幽遠感

projetdelundi2007-11-19

ふたたび小石川後楽園に行った。
十月の末にはまだ青かった入り口の枝垂れ桜がいまはすっかり枯れ落ち、縄のれんになっていた。
緑の絨毯がうつくしいスロープを描く築山を見ると段ボールを尻に敷いて滑り降りたくなる誘惑に駆られる。
その緑はよく見ると芝生ではなく短く刈り込まれた笹であった。
築山の脇を通り抜けると水が見えてくる。
川のなかに石が散り置かれている。丸いもの角ばったものいろんな形の石が水面に顔を出し、揺れ動く影を曵きながら浮かんでいる。石と石との間隔のなんともいえない心地よさには現実離れ感覚があって、想像が蠢きはじめる。
平橋をはさんで反対側に西湖堤がある。
赤や黄の枯れ葉が散り落ちた水面に直線が走っている。
石を連ねた堤である。こっちから伸びる堤と向こう岸から伸びる堤が真ん中で落ち合い、橋で結ばれている。
紅葉を映した深緑の水面の幽雅な気色と幾何学的な堤の直線が、鋭い対称を描きながら切り結んでいる。

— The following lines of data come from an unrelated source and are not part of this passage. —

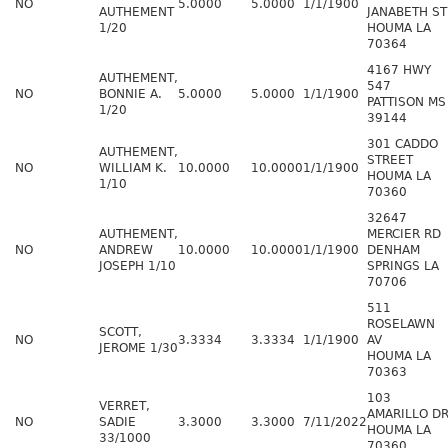
NO
5.0000
5.0000
1/1/1900
AUTHEMENT
JANABETH ST
1/20
HOUMA LA
70364
4167 HWY
AUTHEMENT,
547
NO
BONNIE A.
5.0000
5.0000
1/1/1900
PATTISON MS
1/20
39144
301 CADDO
AUTHEMENT,
STREET
NO
WILLIAM K.
10.0000
10.0000
1/1/1900
HOUMA LA
1/10
70360
32647
AUTHEMENT,
MERCIER RD
NO
ANDREW
10.0000
10.0000
1/1/1900
DENHAM
JOSEPH 1/10
SPRINGS LA
70706
511
ROSELAWN
SCOTT,
NO
3.3334
3.3334
1/1/1900
AV
JEROME 1/30
HOUMA LA
70363
103
VERRET,
AMARILLO D
NO
SADIE
3.3000
3.3000
7/11/2022
HOUMA LA
33/1000
70360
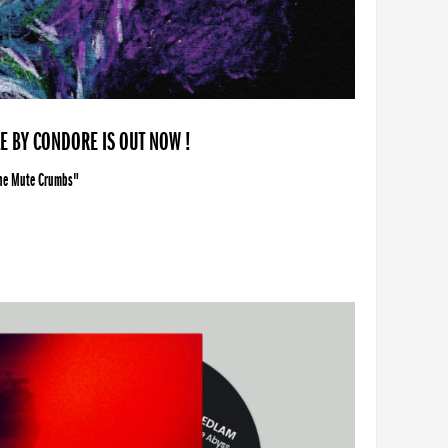
LE BY CONDORE IS OUT NOW !
The Mute Crumbs"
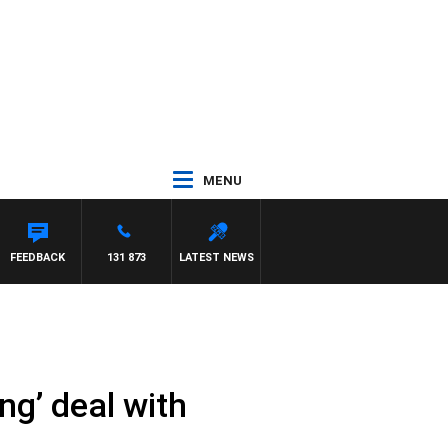
MENU
TON MAYNARD
FEEDBACK
131 873
LATEST NEWS
ng’ deal with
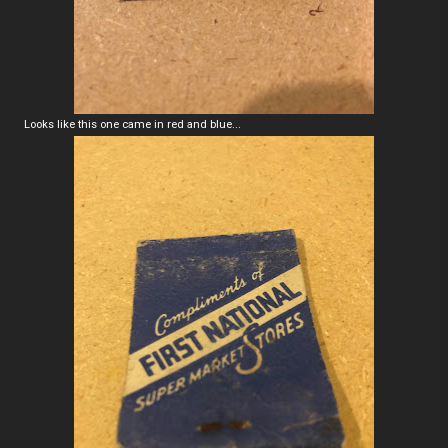
Looks like this one came in red and blue...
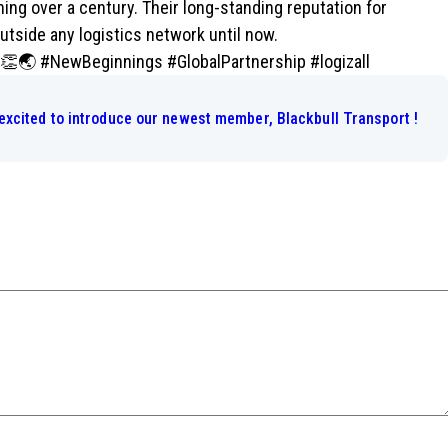
ng over a century. Their long-standing reputation for
outside any logistics network until now.
! 👏🌏 #NewBeginnings #GlobalPartnership #logizall
excited to introduce our newest member, Blackbull Transport !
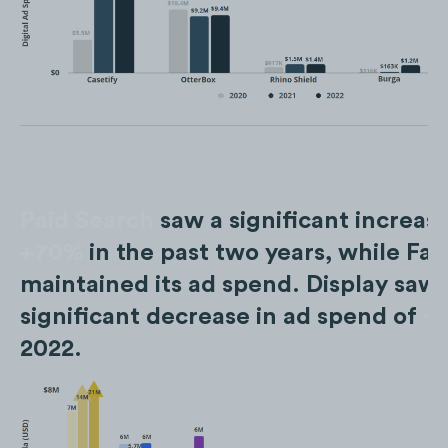
Paid Search
saw a significant increase
+70%
in the past two years, while Fa
maintained its ad spend. Display saw 
significant decrease in ad spend of
-
2022.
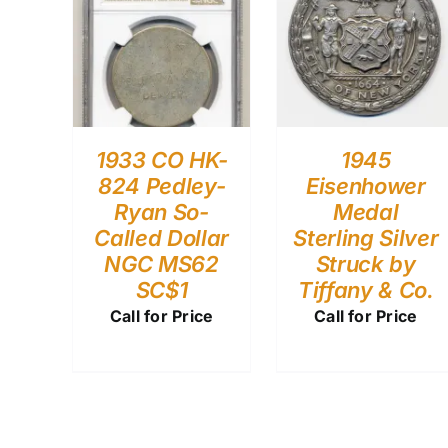
1933 CO HK-
1945
824 Pedley-
Eisenhower
Ryan So-
Medal
Called Dollar
Sterling Silver
NGC MS62
Struck by
SC$1
Tiffany & Co.
Call for Price
Call for Price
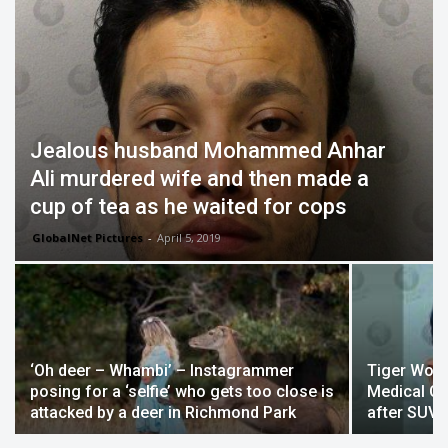
Jealous husband Mohammed Anhar
Ali murdered wife and then made a
cup of tea as he waited for cops
GlobalNet Pictures
-
April 5, 2019
‘Oh deer – Whambi’ – Instagrammer
Tiger Woo
posing for a ‘selfie’ who gets too close is
Medical Ce
attacked by a deer in Richmond Park
after SUV 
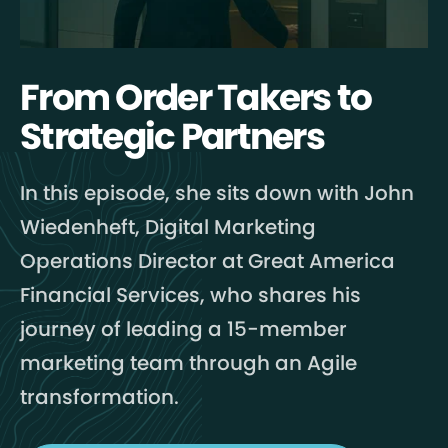
From Order Takers to
Strategic Partners
In this episode, she sits down with John
Wiedenheft, Digital Marketing
Operations Director at Great America
Financial Services, who shares his
journey of leading a 15-member
marketing team through an Agile
transformation.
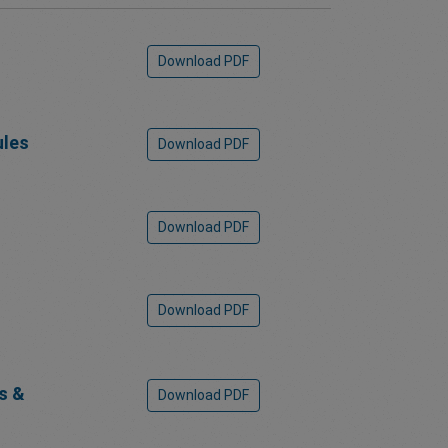
Download PDF
ules
Download PDF
Download PDF
Download PDF
s &
Download PDF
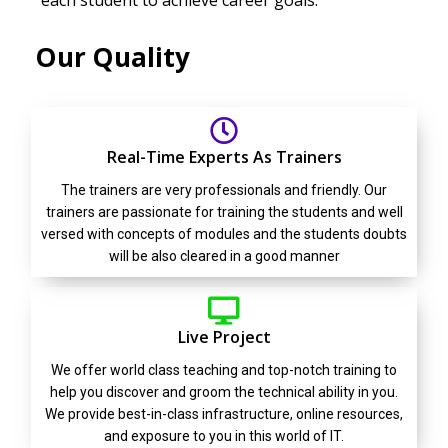
each student to achieve career goals.
Our Quality
Real-Time Experts As Trainers
The trainers are very professionals and friendly. Our
trainers are passionate for training the students and well
versed with concepts of modules and the students doubts
will be also cleared in a good manner
Live Project
We offer world class teaching and top-notch training to
help you discover and groom the technical ability in you.
We provide best-in-class infrastructure, online resources,
and exposure to you in this world of IT.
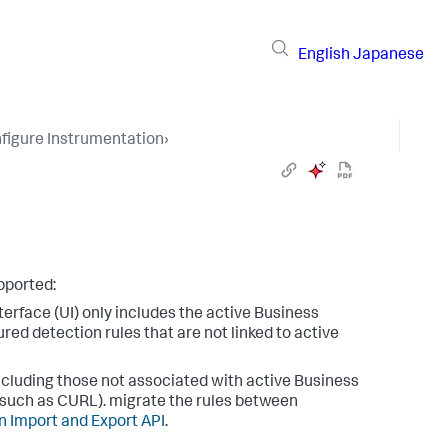
English
Japanese
figure Instrumentation
›
pported:
terface (UI) only includes the active Business
red detection rules that are not linked to active
 including those not associated with active Business
such as CURL). migrate the rules between
n Import and Export API
.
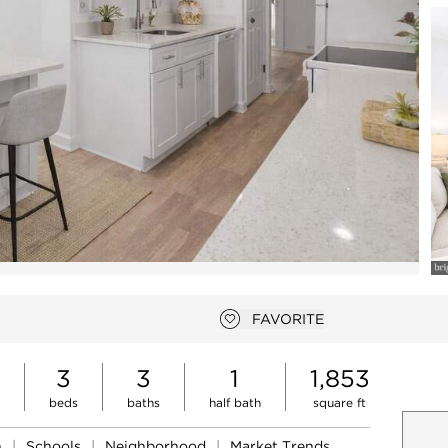
Open photo gallery modal
FAVORITE
Add to favorites
3
3
1
1,853
beds
baths
half bath
square ft
n
|
Schools
|
Neighborhood
|
Market Trends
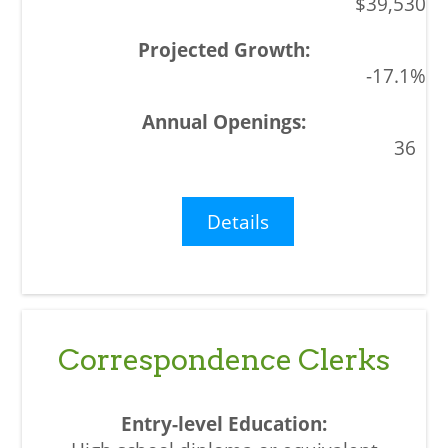
$39,530
-17.1%
36
Details
Correspondence Clerks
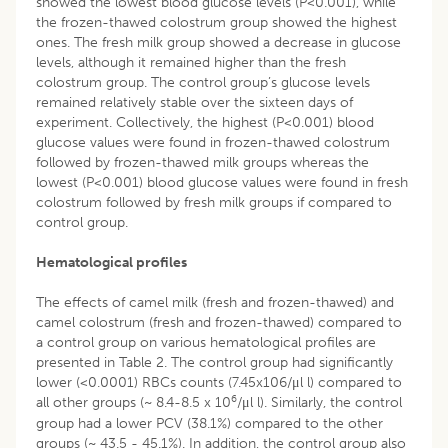
showed the lowest blood glucose levels (P<0.001), while
the frozen-thawed colostrum group showed the highest
ones. The fresh milk group showed a decrease in glucose
levels, although it remained higher than the fresh
colostrum group. The control group’s glucose levels
remained relatively stable over the sixteen days of
experiment. Collectively, the highest (P<0.001) blood
glucose values were found in frozen-thawed colostrum
followed by frozen-thawed milk groups whereas the
lowest (P<0.001) blood glucose values were found in fresh
colostrum followed by fresh milk groups if compared to
control group.
Hematological profiles
The effects of camel milk (fresh and frozen-thawed) and
camel colostrum (fresh and frozen-thawed) compared to
a control group on various hematological profiles are
presented in Table 2. The control group had significantly
lower (<0.0001) RBCs counts (7.45x106/μl l) compared to
6
all other groups (~ 8.4-8.5 x 10
/μl l). Similarly, the control
group had a lower PCV (38.1%) compared to the other
groups (~ 43.5 - 45.1%). In addition, the control group also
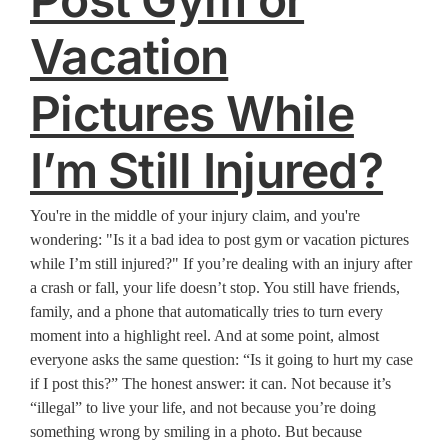
Vacation
Pictures While
I’m Still Injured?
You're in the middle of your injury claim, and you're
wondering: "Is it a bad idea to post gym or vacation pictures
while I’m still injured?" If you’re dealing with an injury after
a crash or fall, your life doesn’t stop. You still have friends,
family, and a phone that automatically tries to turn every
moment into a highlight reel. And at some point, almost
everyone asks the same question: “Is it going to hurt my case
if I post this?” The honest answer: it can. Not because it’s
“illegal” to live your life, and not because you’re doing
something wrong by smiling in a photo. But because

風流と不思議がいっしょに襲いかかってくるこの風景は350年まえに造営されたものなのに東京ミッドタウンより新しい。
中国の西湖を模したと言われ、水戸黄門が中国より招請した明の遺臣舜水の手によるものである。
たしかに、自然そのものを愛でるという日本庭園らしい感性と、それとはちがう手触りの、ある意志を持った抽象的な建築が共存している。
築山によって隠されたこの水辺は東京から浮遊し、江戸でも、中国でもない、どこか別の時空につながっている。